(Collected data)

* * * *

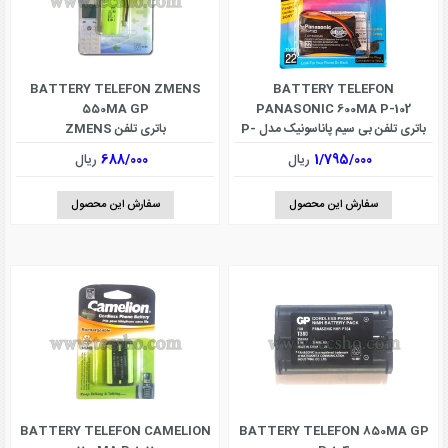
BATTERY TELEFON ZMENS
BATTERY TELEFON
550MA GP
PANASONIC 600MA P-102
باتری تلفن بی سیم پاناسونیک مدل P-
باتری تلفن ZMENS
102
1/795/000
ریال
688/000
ریال
سفارش این محصول
سفارش این محصول
BATTERY TELEFON CAMELION
BATTERY TELEFON 850MA GP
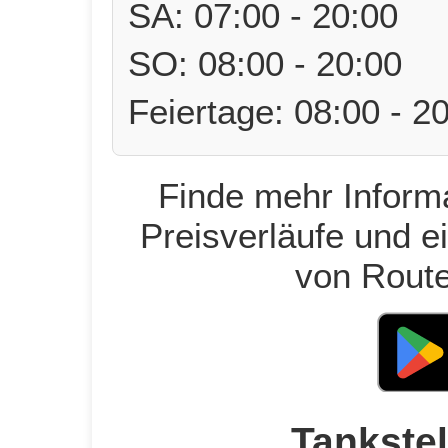
SA: 07:00 - 20:00
SO: 08:00 - 20:00
Feiertage: 08:00 - 2
Finde mehr Informa
Preisverläufe und e
von Route
Tankstel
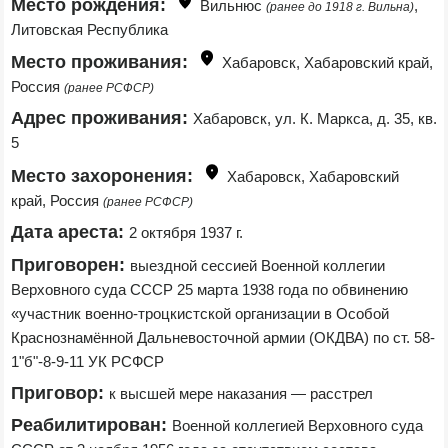
Место рождения:
Вильнюс 
, 
(ранее до 1918 г. Вильна)
Литовская Республика
Место проживания:
Хабаровск, Хабаровский край, 
Россия 
(ранее РСФСР)
Адрес проживания:
Хабаровск, ул. К. Маркса, д. 35, кв. 
5
Место захоронения:
Хабаровск, Хабаровский 
край, Россия 
(ранее РСФСР)
Дата ареста:
2 октября 1937 г.
Приговорен:
выездной сессией Военной коллегии 
Верховного суда СССР 25 марта 1938 года по обвинению 
«участник военно-троцкистской организации в Особой 
Краснознамённой Дальневосточной армии (ОКДВА) по ст. 58-
1"б"-8-9-11 УК РСФСР
Приговор:
к высшей мере наказания — расстрел
Реабилитирован:
Военной коллегией Верховного суда 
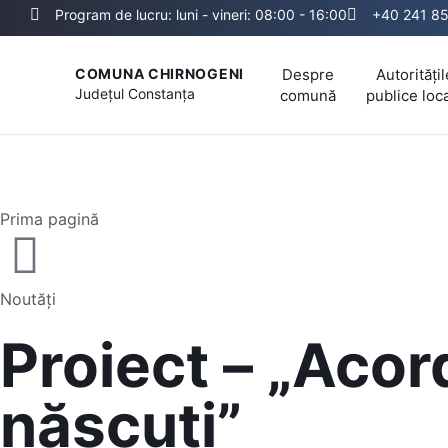
Program de lucru: luni - vineri: 08:00 - 16:00
+40 241 8
Despre
Autoritățil
COMUNA CHIRNOGENI
Județul
Constanța
comună
publice loc
Prima pagină
Noutăți
Proiect – „Acor
născuți”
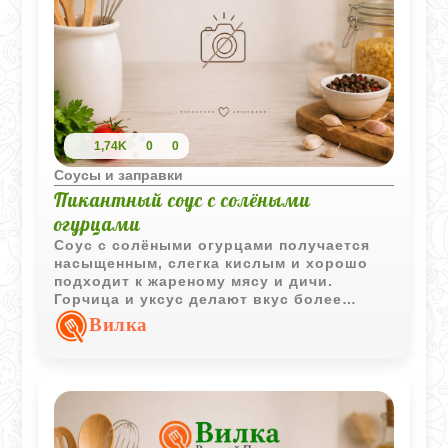
1,74K
0
0
Соусы и заправки
Пикантный соус с солёными
огурцами
Соус с солёными огурцами получается
насыщенным, слегка кислым и хорошо
подходит к жареному мясу и дичи.
Горчица и уксус делают вкус более
выразительным и пикантным.
Вилка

* * * *

# [About this exercise]
Once the pictures are removed, reproduce the remaining entries above exactly.

# [Completed exercise]
BATTERY TELEFON ZMENS
BATTERY TELEFON
550MA GP
PANASONIC 600MA P-102
باتری تلفن بی سیم پاناسونیک مدل P-
باتری تلفن ZMENS
102
1/795/000
ریال
688/000
ریال
سفارش این محصول
سفارش این محصول
BATTERY TELEFON CAMELION
BATTERY TELEFON 850MA GP
SA: 07:00 - 20:00
SO: 08:00 - 20:00
Feiertage: 08:00 - 2
Finde mehr Informa
Preisverläufe und e
von Route
Tankstel
Место рождения:
Вильнюс 
, 
(ранее до 1918 г. Вильна)
Литовская Республика
Место проживания:
Хабаровск, Хабаровский край, 
Россия 
(ранее РСФСР)
Адрес проживания:
Хабаровск, ул. К. Маркса, д. 35, кв. 
5
Место захоронения:
Хабаровск, Хабаровский 
край, Россия 
(ранее РСФСР)
Дата ареста:
2 октября 1937 г.
Приговорен:
выездной сессией Военной коллегии 
Верховного суда СССР 25 марта 1938 года по обвинению 
«участник военно-троцкистской организации в Особой 
Краснознамённой Дальневосточной армии (ОКДВА) по ст. 58-
1"б"-8-9-11 УК РСФСР
Приговор:
к высшей мере наказания — расстрел
Реабилитирован:
Военной коллегией Верховного суда 
Program de lucru: luni - vineri: 08:00 - 16:00
+40 241 8
Despre
Autoritățil
COMUNA CHIRNOGENI
Județul
Constanța
comună
publice loc
Prima pagină
Noutăți
Proiect – „Acor
născuți”
1,74K
0
0
Соусы и заправки
Пикантный соус с солёными
огурцами
Соус с солёными огурцами получается
насыщенным, слегка кислым и хорошо
подходит к жареному мясу и дичи.
Горчица и уксус делают вкус более
выразительным и пикантным.
Вилка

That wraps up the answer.